Work instruction :: Starting from the line that contains "Segment anything that", output every remaining line of the records below exactly as it appears, that line and the last one included.

Input ::
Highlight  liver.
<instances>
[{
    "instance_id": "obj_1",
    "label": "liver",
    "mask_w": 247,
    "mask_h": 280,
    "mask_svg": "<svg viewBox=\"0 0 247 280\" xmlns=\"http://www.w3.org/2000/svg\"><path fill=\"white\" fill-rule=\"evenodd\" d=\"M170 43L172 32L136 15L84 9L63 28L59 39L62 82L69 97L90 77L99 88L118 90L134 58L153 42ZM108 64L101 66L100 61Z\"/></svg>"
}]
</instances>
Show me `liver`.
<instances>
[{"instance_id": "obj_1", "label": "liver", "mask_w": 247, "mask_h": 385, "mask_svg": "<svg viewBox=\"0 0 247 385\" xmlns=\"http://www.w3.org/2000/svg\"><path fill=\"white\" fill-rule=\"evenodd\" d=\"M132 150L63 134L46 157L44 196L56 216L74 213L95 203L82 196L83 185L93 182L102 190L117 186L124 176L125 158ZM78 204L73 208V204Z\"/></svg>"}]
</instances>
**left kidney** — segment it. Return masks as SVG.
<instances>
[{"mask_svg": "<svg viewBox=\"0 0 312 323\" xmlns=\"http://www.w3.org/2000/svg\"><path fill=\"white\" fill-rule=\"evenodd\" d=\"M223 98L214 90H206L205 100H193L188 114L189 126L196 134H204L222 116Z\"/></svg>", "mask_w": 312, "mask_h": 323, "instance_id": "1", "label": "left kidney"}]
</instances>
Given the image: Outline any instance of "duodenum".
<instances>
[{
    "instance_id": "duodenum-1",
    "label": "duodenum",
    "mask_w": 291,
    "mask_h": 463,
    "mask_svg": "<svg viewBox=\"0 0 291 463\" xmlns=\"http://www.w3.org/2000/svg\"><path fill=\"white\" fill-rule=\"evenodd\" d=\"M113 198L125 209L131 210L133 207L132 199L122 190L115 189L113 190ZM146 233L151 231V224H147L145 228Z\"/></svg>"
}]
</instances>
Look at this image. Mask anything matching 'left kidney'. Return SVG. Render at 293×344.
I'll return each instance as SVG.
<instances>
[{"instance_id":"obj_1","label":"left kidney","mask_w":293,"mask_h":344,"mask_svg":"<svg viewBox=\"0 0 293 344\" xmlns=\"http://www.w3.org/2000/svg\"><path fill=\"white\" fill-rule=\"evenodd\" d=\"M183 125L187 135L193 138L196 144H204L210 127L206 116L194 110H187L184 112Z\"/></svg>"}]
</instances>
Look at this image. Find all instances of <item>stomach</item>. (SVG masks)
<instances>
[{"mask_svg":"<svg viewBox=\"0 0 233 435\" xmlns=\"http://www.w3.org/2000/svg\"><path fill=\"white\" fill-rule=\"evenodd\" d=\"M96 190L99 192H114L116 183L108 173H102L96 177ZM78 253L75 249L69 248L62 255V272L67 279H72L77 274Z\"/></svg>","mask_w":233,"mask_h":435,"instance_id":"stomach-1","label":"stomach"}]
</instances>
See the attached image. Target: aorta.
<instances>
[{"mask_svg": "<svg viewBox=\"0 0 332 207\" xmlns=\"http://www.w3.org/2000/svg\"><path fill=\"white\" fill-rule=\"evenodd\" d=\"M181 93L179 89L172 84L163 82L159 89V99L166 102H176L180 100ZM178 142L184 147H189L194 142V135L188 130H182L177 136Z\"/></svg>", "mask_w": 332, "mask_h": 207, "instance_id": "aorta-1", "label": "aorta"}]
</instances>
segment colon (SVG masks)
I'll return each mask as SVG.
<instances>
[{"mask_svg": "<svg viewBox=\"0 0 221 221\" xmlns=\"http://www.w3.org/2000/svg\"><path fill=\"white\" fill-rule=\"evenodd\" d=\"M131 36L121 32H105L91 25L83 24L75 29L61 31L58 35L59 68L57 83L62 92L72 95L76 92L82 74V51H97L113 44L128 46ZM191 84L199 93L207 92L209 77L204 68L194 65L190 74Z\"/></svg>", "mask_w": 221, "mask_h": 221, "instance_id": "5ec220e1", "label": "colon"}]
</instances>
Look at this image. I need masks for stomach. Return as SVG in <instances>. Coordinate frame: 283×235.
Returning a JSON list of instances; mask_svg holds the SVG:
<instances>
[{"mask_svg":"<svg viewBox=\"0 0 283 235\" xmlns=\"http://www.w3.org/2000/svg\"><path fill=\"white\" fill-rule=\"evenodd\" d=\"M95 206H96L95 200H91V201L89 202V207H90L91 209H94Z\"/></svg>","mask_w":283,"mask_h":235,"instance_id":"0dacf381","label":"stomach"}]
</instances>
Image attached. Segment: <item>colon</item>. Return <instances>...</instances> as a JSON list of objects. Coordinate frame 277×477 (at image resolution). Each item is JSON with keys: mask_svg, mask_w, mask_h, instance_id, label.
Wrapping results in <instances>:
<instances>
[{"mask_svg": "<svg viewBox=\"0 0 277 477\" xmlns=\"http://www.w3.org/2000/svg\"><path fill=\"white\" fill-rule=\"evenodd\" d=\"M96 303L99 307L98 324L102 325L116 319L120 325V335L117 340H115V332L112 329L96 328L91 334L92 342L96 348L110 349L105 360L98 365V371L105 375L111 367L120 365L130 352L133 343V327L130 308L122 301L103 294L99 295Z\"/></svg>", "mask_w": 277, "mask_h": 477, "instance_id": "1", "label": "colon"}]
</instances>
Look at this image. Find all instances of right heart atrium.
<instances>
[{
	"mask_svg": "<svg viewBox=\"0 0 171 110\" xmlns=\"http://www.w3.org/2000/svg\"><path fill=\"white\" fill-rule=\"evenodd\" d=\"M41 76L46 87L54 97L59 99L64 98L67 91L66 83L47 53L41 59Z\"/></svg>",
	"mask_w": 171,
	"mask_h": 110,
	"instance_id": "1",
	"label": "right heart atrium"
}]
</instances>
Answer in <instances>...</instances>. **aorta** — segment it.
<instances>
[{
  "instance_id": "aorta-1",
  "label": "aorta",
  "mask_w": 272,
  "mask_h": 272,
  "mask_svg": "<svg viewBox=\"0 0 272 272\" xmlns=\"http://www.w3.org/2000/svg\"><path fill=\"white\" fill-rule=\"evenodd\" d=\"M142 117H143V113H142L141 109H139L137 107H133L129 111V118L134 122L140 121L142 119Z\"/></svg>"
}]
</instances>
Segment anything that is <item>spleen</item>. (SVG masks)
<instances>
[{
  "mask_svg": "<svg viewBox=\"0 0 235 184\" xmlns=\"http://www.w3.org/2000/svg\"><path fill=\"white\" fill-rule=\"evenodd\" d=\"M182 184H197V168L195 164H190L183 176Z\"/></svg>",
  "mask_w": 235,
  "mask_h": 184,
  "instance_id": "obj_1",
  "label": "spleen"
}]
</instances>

Answer to this problem ::
Segment anything that is <item>spleen</item>. (SVG masks)
<instances>
[{
  "mask_svg": "<svg viewBox=\"0 0 235 184\" xmlns=\"http://www.w3.org/2000/svg\"><path fill=\"white\" fill-rule=\"evenodd\" d=\"M182 184H197V168L195 164H190L183 176Z\"/></svg>",
  "mask_w": 235,
  "mask_h": 184,
  "instance_id": "obj_1",
  "label": "spleen"
}]
</instances>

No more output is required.